Neurotrophic keratitis is an underdiagnosed degenerative condition induced by impairment to the corneal nerves which may lead to persistent epithelial defects and corneal blindness. The diagnosis of neurotrophic keratitis is mainly based on clinical history and clinical signs such as presence of persistent epithelial defects or ulcers and decreased corneal sensitivity. According to the literature, the estimated prevalence of neurotrophic keratitis is less than 5/10,000 individuals, being classified as a rare orphan disease.
Neurotrophic Keratitis: Stages and Current Treatment
Based on the severity, neurotrophic keratitis is classified into three overlapping stages: epithelial alterations (stage 1), persistent epithelial defects (stage 2), and corneal ulcers (stage 3).

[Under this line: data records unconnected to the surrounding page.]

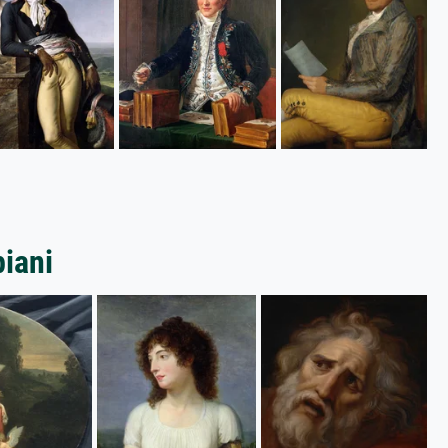
piani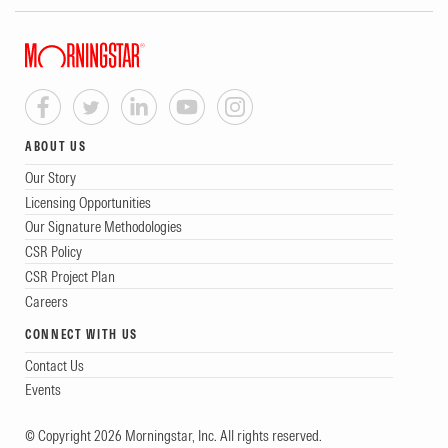
ABOUT US
Our Story
Licensing Opportunities
Our Signature Methodologies
CSR Policy
CSR Project Plan
Careers
CONNECT WITH US
Contact Us
Events
© Copyright 2026 Morningstar, Inc. All rights reserved.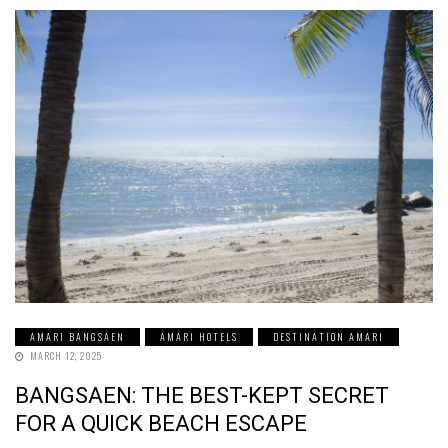
AMARI BANGSAEN
AMARI HOTELS
DESTINATION AMARI
MARCH 12, 2025
BANGSAEN: THE BEST-KEPT SECRET
FOR A QUICK BEACH ESCAPE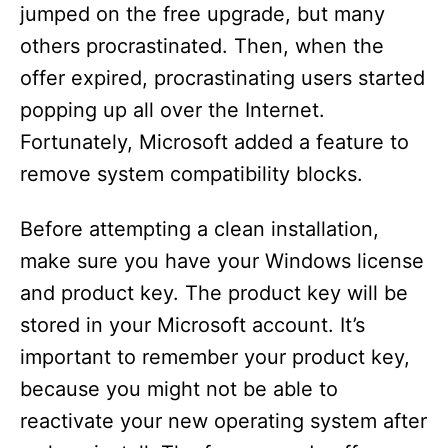
jumped on the free upgrade, but many
d
others procrastinated. Then, when the
offer expired, procrastinating users started
e
popping up all over the Internet.
Fortunately, Microsoft added a feature to
o
remove system compatibility blocks.
Before attempting a clean installation,
make sure you have your Windows license
and product key. The product key will be
stored in your Microsoft account. It’s
important to remember your product key,
because you might not be able to
reactivate your new operating system after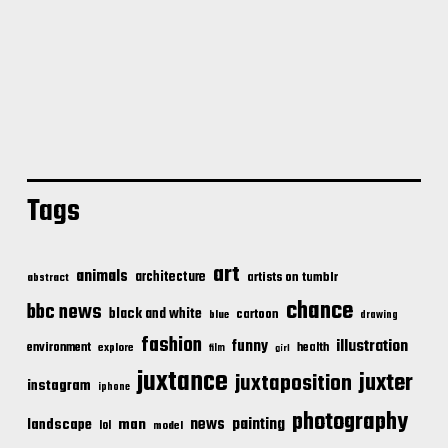
Tags
art
animals
architecture
artists on tumblr
abstract
chance
bbc news
black and white
cartoon
blue
drawing
fashion
illustration
funny
environment
health
explore
film
girl
juxtance
juxter
juxtaposition
instagram
iphone
photography
news
painting
landscape
man
lol
model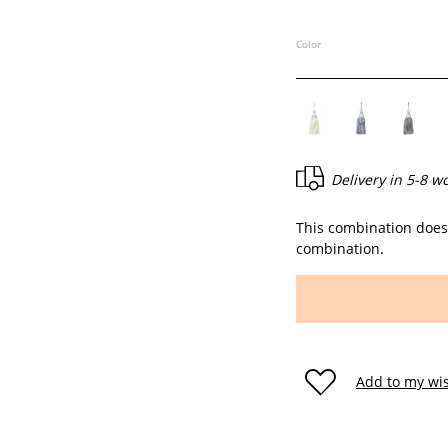
Color
Delivery in
5-8 w
This combination does 
combination.
Add to my wis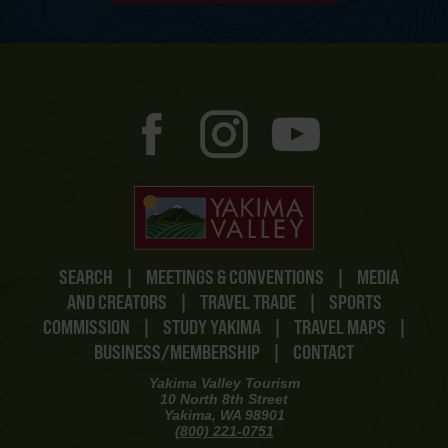
SEARCH
|
MEETINGS & CONVENTIONS
|
MEDIA
AND CREATORS
|
TRAVEL TRADE
|
SPORTS
COMMISSION
|
STUDY YAKIMA
|
TRAVEL MAPS
|
BUSINESS/MEMBERSHIP
|
CONTACT
Yakima Valley Tourism
10 North 8th Street
Yakima, WA 98901
(800) 221-0751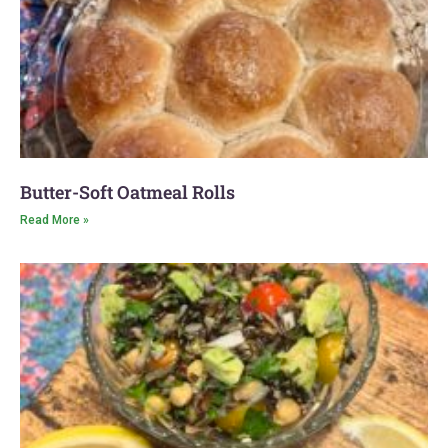
Butter-Soft Oatmeal Rolls
Read More »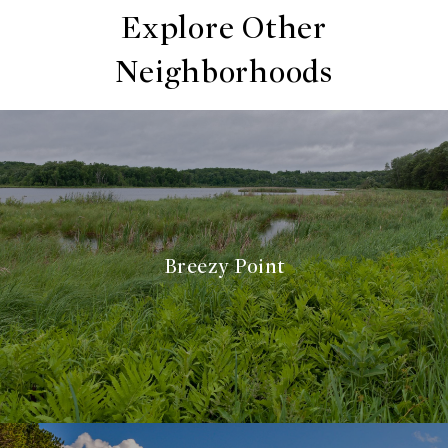
Explore Other
Neighborhoods
Breezy Point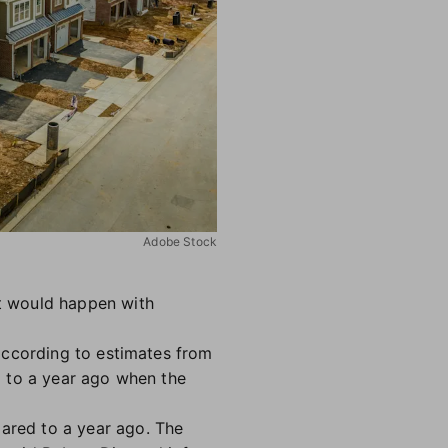
Adobe Stock
t would happen with
according to estimates from
d to a year ago when the
ared to a year ago. The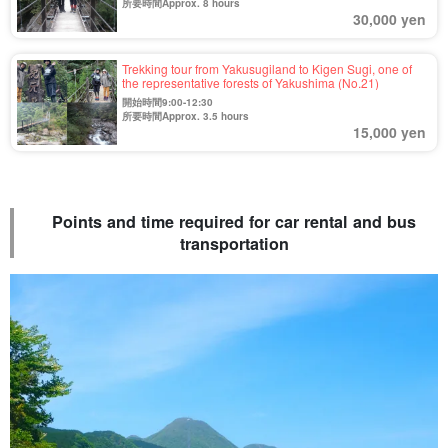
所要時間Approx. 8 hours
30,000 yen
Trekking tour from Yakusugiland to Kigen Sugi, one of
the representative forests of Yakushima (No.21)
開始時間9:00-12:30
所要時間Approx. 3.5 hours
15,000 yen
Points and time required for car rental and bus
transportation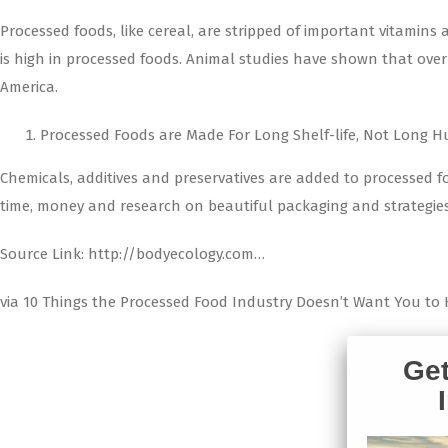
Processed foods, like cereal, are stripped of important vitamins
is high in processed foods. Animal studies have shown that over th
America.
Processed Foods are Made For Long Shelf-life, Not Long H
Chemicals, additives and preservatives are added to processed fo
time, money and research on beautiful packaging and strategies t
Source Link: http://bodyecology.com…
via 10 Things the Processed Food Industry Doesn’t Want You to 
Get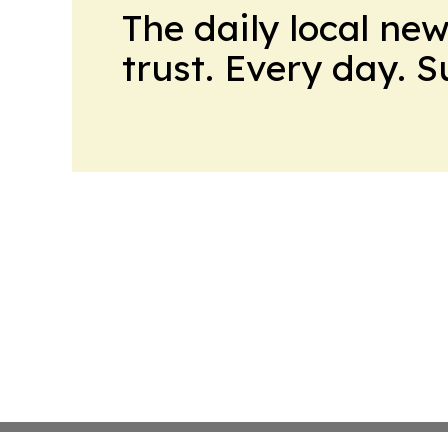
The daily local ne
trust. Every day.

Management of neurotrophic keratitis can be divided into medical management, non-surgical intervention, and surgical management. The objective of treatment is to arrest progression and reverse neurotrophic keratitis changes that have occurred at the time of presentation. Conventional therapy for stage 1 aims to prevent epithelial breakdown, generally by administering lubricating agents such as preservative-free artificial tears, autologous serum drops, and discontinuing toxic topical medications specifically unnecessary use of antibiotics and anti-inflammatory agents. However, they all provide nonspecific symptomatic relief, which may be temporary. Stage 2 and 3 therapies aim to facilitate corneal healing and prevent corneal melting and perforation; these include procedures such as tarsorrhaphy, botulinum-induced ptosis, conjunctival flap, and amniotic membrane transplantation to restore ocular surface integrity. However, these procedures are usually performed late and therefore carry the risk of corneal scarring and poor vision. Collectively, current medical and surgical treatments poorly tackle the essential problem of corneal anesthesia and hence fail to provide a permanent cure.
Cenegermin is a newly introduced recombinant human nerve growth factor (rhNGF) to promote healing in neurotrophic keratitis. Cenegermin under the tradename (OXERVATETM) was approved for the treatment of neurotrophic keratitis in the United States on August 22, 2018, and for the treatment of moderate to severe neurotrophic keratitis in the European Union on July 20, 2017. Neurologist Dr. Rita Levi-Montalcini of Italy first discovered NGF in the 1950s, and this work won her the Nobel prize in 1986. NGF is known to support corneal integrity via many mechanisms, although its exact role in treating neurotrophic keratitis is not entirely clear.
Preliminary clinical trials have demonstrated the safety and efficacy of topical cenegermin in patients with moderate to severe neurotrophic keratitis; however, the clinical experience with this drug is still limited.
The most common adverse reaction of Cenegermin is eye pain following instillation, which was reported in approximately 16% of patients. Other adverse reactions occurring in 1-10% of patients included corneal deposits, foreign body sensation, ocular hyperemia. Because clinical studies are conducted under widely varying conditions, adverse reaction rates observed in the clinical studies may not reflect the rates observed in practice.